Monday, August 5, 2013

Whatever happened to all those promises Obama made during the State of the Union?

All that applause. All that adoration. The president's state of the union address was considered brilliant by much of the press.
So what happened to all the promises?
The president's laundry list of goals for his second term have either been defeated or not even brought out for a vote by either House. The sole exception is immigration reform and most of that "comprehensive" measure is going nowhere in the House.
The White House's problem is perhaps best epitomized by the battle over gun control. The crescendo of February's speech was the president's emotional call for a vote on new regulations, noting the presence of former Rep.
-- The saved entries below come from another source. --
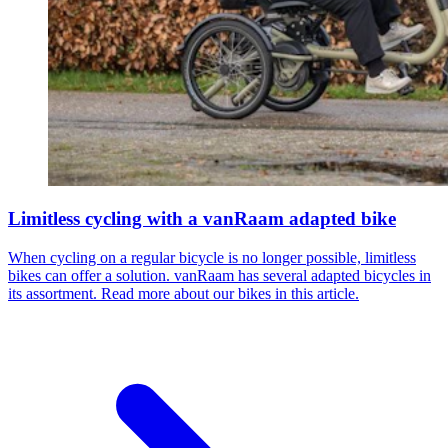
Limitless cycling with a vanRaam adapted bike
When cycling on a regular bicycle is no longer possible, limitless
bikes can offer a solution. vanRaam has several adapted bicycles in
its assortment. Read more about our bikes in this article.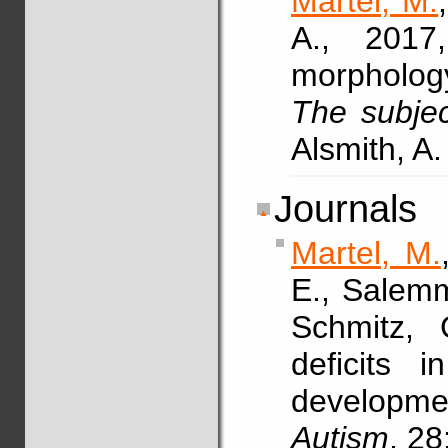
Martel, M.
A., 2017
morphology 
The subjec
Alsmith, A.
Journals
Martel, M.
E., Salemm
Schmitz,
deficits 
developme
Autism
, 28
Gabrielle Giffords (D-Ariz.) -- who was shot by a would-be assassin -- in the audience.
But the president's push for new gun controls flamed out in the Senate, where Democrats were unable to corral enough votes even for a background check expansion favored by two-thirds of all Americans.
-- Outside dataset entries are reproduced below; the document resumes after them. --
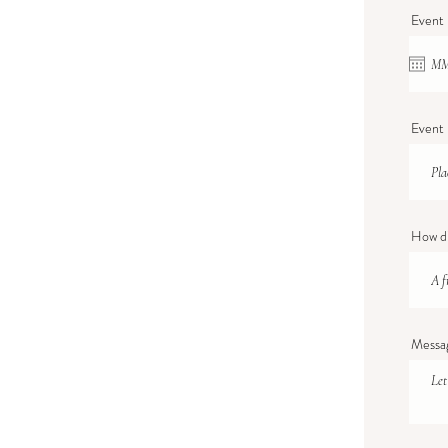
Event
Event 
How di
Messa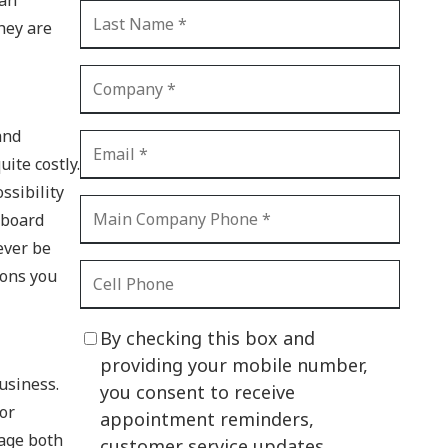
CI Compliance
hey are
Shadow IT
Your Virtual Identity
The Modern Office
and
IT Threat Glossary
ite costly.
ssibility
Business Continuity
yboard
The Internet of Things
ever be
ions you
Network Security
SOX
By checking this box and
BYOD
providing your mobile number,
business.
you consent to receive
PCI DSS
For
appointment reminders,
HIPAA
nage both
customer service updates,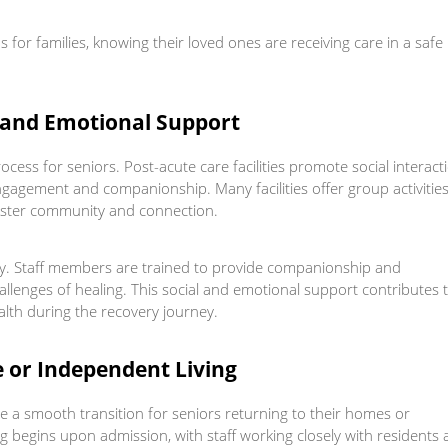
 for families, knowing their loved ones are receiving care in a safe
n and Emotional Support
rocess for seniors. Post-acute care facilities promote social interact
gagement and companionship. Many facilities offer group activities
foster community and connection.
ery. Staff members are trained to provide companionship and
allenges of healing. This social and emotional support contributes 
alth during the recovery journey.
e or Independent Living
tate a smooth transition for seniors returning to their homes or
ng begins upon admission, with staff working closely with residents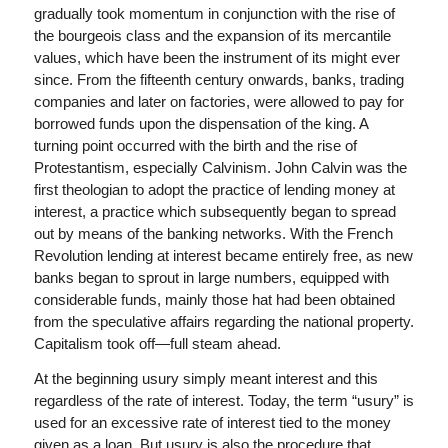
gradually took momentum in conjunction with the rise of
the bourgeois class and the expansion of its mercantile
values, ​​which have been the instrument of its might ever
since. From the fifteenth century onwards, banks, trading
companies and later on factories, were allowed to pay for
borrowed funds upon the dispensation of the king. A
turning point occurred with the birth and the rise of
Protestantism, especially Calvinism. John Calvin was the
first theologian to adopt the practice of lending money at
interest, a practice which subsequently began to spread
out by means of the banking networks. With the French
Revolution lending at interest became entirely free, as new
banks began to sprout in large numbers, equipped with
considerable funds, mainly those hat had been obtained
from the speculative affairs regarding the national property.
Capitalism took off—full steam ahead.
At the beginning usury simply meant
interest and this
regardless of the rate of interest. Today, the term “usury” is
used for an excessive rate of interest tied to the money
given as a loan. But usury is also the procedure that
A proposal to raise the minimum wage to $9 per hour hasn't earned a hearing in the House of Representatives yet, and Democratic plans are unlikely to progress to a vote. Earlier this week, fast food workers in seven cities nationwide went on strike to protest the $7.25 going rate.
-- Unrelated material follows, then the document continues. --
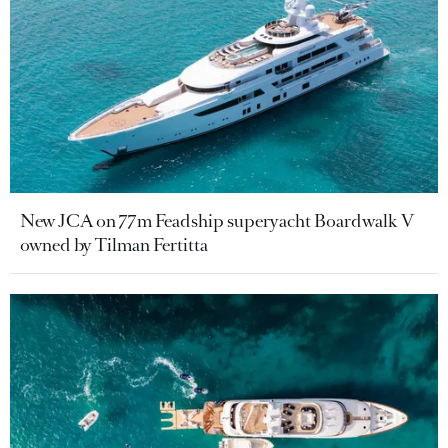
New JCA on 77m Feadship superyacht Boardwalk V
owned by Tilman Fertitta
The president also made an impassioned call to repeal the sequester -- $80 billion in across-the-board cuts to the federal budget. But with a fresh round of budget battles arriving this fall, Republicans insist they want to maintain the same level of austerity.
In one of the more poignant moments of his address, the president pointed to a 102-year-old woman in the audience who waited hours to vote in the 2012 election.
Although Obama has appointed a new commission to examine voter access and poll waiting times, there are few substantive steps the federal panel can take to force the state and local governments that facilitate voting to act. Meanwhile, a Supreme Court decision striking down a key provision of the Voting Rights Act will likely open the floodgates to stricter voter identification requirements in Southern states.
And on immigration, a rare legislative win in the Senate -- where a comprehensive reform package passed in a bipartisan 68-32 vote -- has been neutered by the insistence by House Republicans that they will address changes to immigration law in a piecemeal fashion. President Obama had hoped to sign a bill before the August recess, but the House has barely begun work on their reform efforts.
The effect of gridlock has begun to wear on the president's approval ratings. A Marist poll released last week showed just 41 percent of Americans approving of the job the president was doing, his lowest numbers since September, 2011.
It isn't just Republicans. Democrats in the senate also refuse to take up much of his agenda - largely because they couldn't pass.
Rich Baehr thinks that the public is finally starting to tune out Obama. I don't see how you can come to any other conclusion when you realize just how impotent Obama has become.